Die Kraft der Farben!

Was haben Weingummi, Götterspeise, Cocktailkirschen, Fruchtbonbons und viele andere Lebensmittel gemeinsam? – Sie alle sind farbig und schmecken gut.
Der Mensch lebt in einer visuellen Welt, in der Farben einen immensen Informationsgehalt beinhalten. Wir leben mit Farben! Dies gilt auch ganz wesentlich für den Bereich
Essen und Trinken. Zu den Urerfahrungen des Menschen gehört, dass bestimmte Lebensmittel eine bestimmte Farbe haben müssen, um als schmackhaft oder zumindest als genießbar zu gelten. Unsere Augen essen und genießen mit.

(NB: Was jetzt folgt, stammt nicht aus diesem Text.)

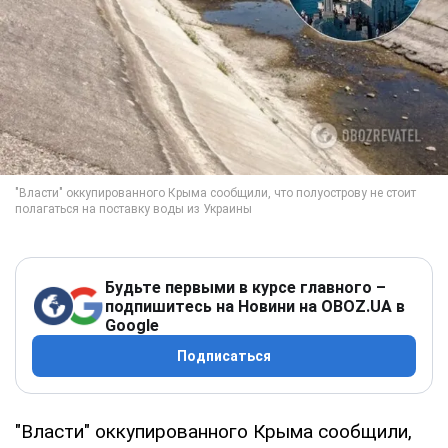
Будьте первыми в курсе главного –
подпишитесь на Новини на OBOZ.UA в
Google
Подписаться
"Власти" оккупированного Крыма сообщили,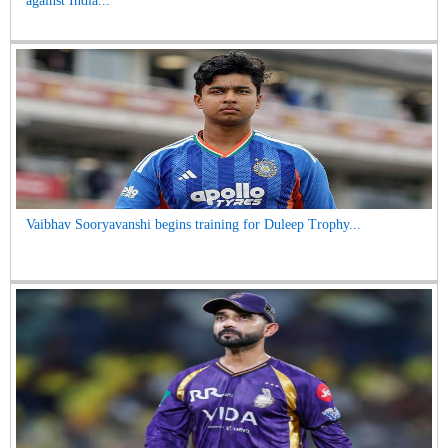
against India...
Vaibhav Sooryavanshi begins training for Duleep Trophy...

Wie entsteht ein farbiger Eindruck?

Fällt Licht auf eine uns farbig erscheinende Substanz, wird durch den Molekülaufbau der farbgebenden Substanz Licht einer bestimmten Wellenlänge absorbiert (=verschluckt). Der restliche Teil des Lichtes wird reflektiert (=zurückgeworfen). Das ist dann die Farbe, die wir sehen. Absorbierte und reflektierte Farben sind Komplementärfarben, das heißt, sie stehen sich im Farbenkreis gegenüber (siehe Abbildung). Wird das gesamte Licht reflektiert, erscheint die Substanz weiß; wird es vollständig absorbiert, erscheint die Substanz schwarz.

Wozu eigentlich färben?

Die Lebensmitteltechnologie versucht mittels moderner, schonender Produktionsverfahren, mögliche Farbverluste von vornherein zu verhindern. Gelingt dies nicht oder müssen die durch Verarbeitung und spätere Lagerung entstehenden Farbverluste korrigiert oder natürliche Schwankungen in der Farbintensität der Rohware ausgeglichen werden, kann auf die Färbung eines Lebensmittels zurückgegriffen werden. Darüber hinaus kann die Farbe eines Produktes verstärkt bzw. können eigentlich farblose Produkte, wie z. B. viele Zuckerwaren, entsprechend ihrer Formgebung und Aromaaussage möglichst naturgetreu gefärbt werden, um so die Appetitanregung zu unterstützen und die Freude am Verzehr zu steigern. Eine technologische Notwendigkeit ist für eine Färbung jedoch immer Voraussetzung.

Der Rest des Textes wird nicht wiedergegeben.